The connector performance is bound by CPU and networking. CPU is needed for the SSL encryption and decryption while networking is important to get fast connectivity to the applications and to the on-line service in Azure. In contrast, memory is less of an issue for the connectors.
On the service, we make an effort to off load the connectors as much as we can. The on-line service is taking care of much of the processing and on all unauthenticated traffic. Everything that can be done in the cloud, is done in the cloud.
Another factor on the performance is the quality of the networking between the connectors and:
- The on-line service: If the connection is slow, jitter or have high latency it will influences the service level. It is the best if your organization is connected to Azure via Express Route or that the networking team made sure that connections to Azure are handled in an efficient way.
- The backend applications: In some cases, there are additional proxies between the connector and the backend applications. It is easy to troubleshoot this by opening a browser from the connector machine and accessing these applications.
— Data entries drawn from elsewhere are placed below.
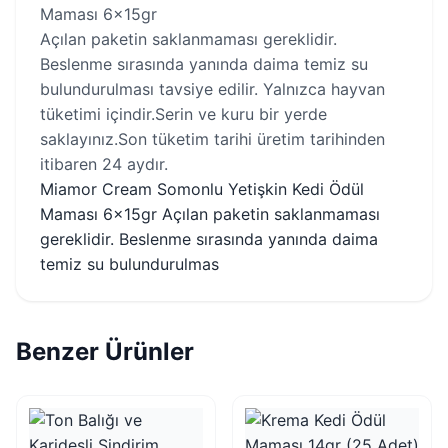
Maması 6x15gr
Açılan paketin saklanmaması gereklidir.
Beslenme sırasında yanında daima temiz su
bulundurulması tavsiye edilir. Yalnızca hayvan
tüketimi içindir.Serin ve kuru bir yerde
saklayınız.Son tüketim tarihi üretim tarihinden
itibaren 24 aydır.
Miamor Cream Somonlu Yetişkin Kedi Ödül
Maması 6x15gr Açılan paketin saklanmaması
gereklidir. Beslenme sırasında yanında daima
temiz su bulundurulmas
Benzer Ürünler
If you run the connectors in Azure, and the applications are on-prem, the experience might not be as your users are used to.
- The domain controllers: if the connectors are performing SSO using Kerberos Constrained Delegation (KCD), they contact the domain controllers before they send the request to the backend. The connectors have a cache of Kerberos tickets but in a busy environments, the responsiveness of the domain controllers can slow the experience. This is more common for connectors that run in Azure while the domain controllers are on-prem.
Under the hood
While we provide all the tools for you in Azure, the connectors also have lots of local useful functionality. As the connectors are based on Windows Server Web Application Proxy, they have most of the same management tools; including the rich set of Windows Event Logs and Windows Performance counters:
Note that the connectors have both admin and session logs. The admin logs includes key events and the errors. The session logs include all the transactions and their detailed processing. To be able to see them, you have to enable “show analytic and debug logs” on the event viewer “view” menu. Then, you have to enable them to start collecting events. These logs do not appear in Web Application Proxy in Windows Server 2012 R2, as the connectors are based on a newer version.
If you want to examine their execution, the connector is comprised of two Windows Services, one is the actual connector, and another is one that takes care of the update. Both of them are required to run all the time.
We are going to update this post as we evolve the connectors on future releases.